The Effects of Transforming Growth Factor-β1 on the Differentiation of Cell Organoids Composed of Gingiva-Derived Stem Cells.

Abstract

This study was aimed at evaluating the effects of transforming growth factor-β on the differentiation and mRNA expression of organoids made out of human mesenchymal stem cells. Cell organoids composed of gingiva-derived stem cells were cultured in the presence of transforming growth factor-β1 at concentrations ranging from 0, 1, 10, to 20 ng/ml. Evaluations of the cell morphology of the organoids were performed on days 7, 9, 11, and 14. Quantitative cellular viability was completed on day 14. Alkaline phosphatase activity assays were performed to evaluate the differentiation of stem cells on day 14. Real-time polymerase chain reactions were used to determine the expression levels of TGF-β1, RUNX2, OCN, SOX9, and COL1A1 mRNA on day 14. The stem cells produced well-formed organoids on day 7, and the addition of transforming growth factor-β1 did not result in relevant changes in their shape.
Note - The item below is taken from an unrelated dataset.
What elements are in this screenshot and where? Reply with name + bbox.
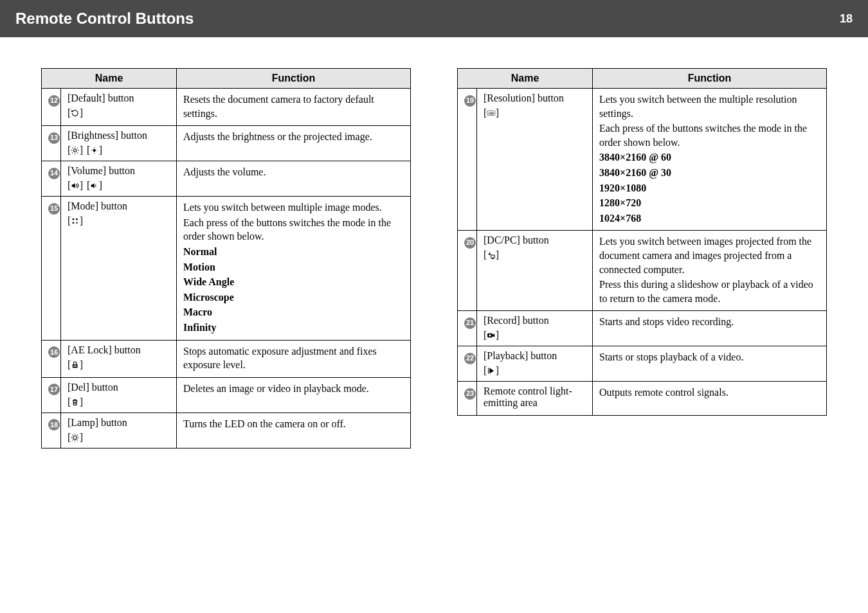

The organoids grew in size and became more intact with longer incubation times. On day 14, the diameters were 222.2 ± 9.6, 186.1 ± 4.8, 197.2 ± 9.6, and 211.1 ± 19.2 m for transforming growth factor-β1 at final concentrations of 0, 1, 10, and 20 ng/ml, respectively. Quantitative cell viability results from day 14 exhibited no significant difference between the groups (P > 0.05). There was significantly higher alkaline phosphatase activity with the addition of transforming growth factor-β1 with the highest value for the 1 ng/ml group (P < 0.05). Real-time polymerase chain reaction results demonstrated that the mRNA expression levels of RUNX2, OCN, and SOX were higher in 1 ng/ml but did not reach statistical significance. Treatment with 1 ng/ml of transforming growth factor-β1 significantly increased COL1A1 mRNA expression at day 14. The application of transforming growth factor-β1 increased differentiation, which was confirmed by alkaline phosphatase activity and mRNA expression while maintaining cell viability.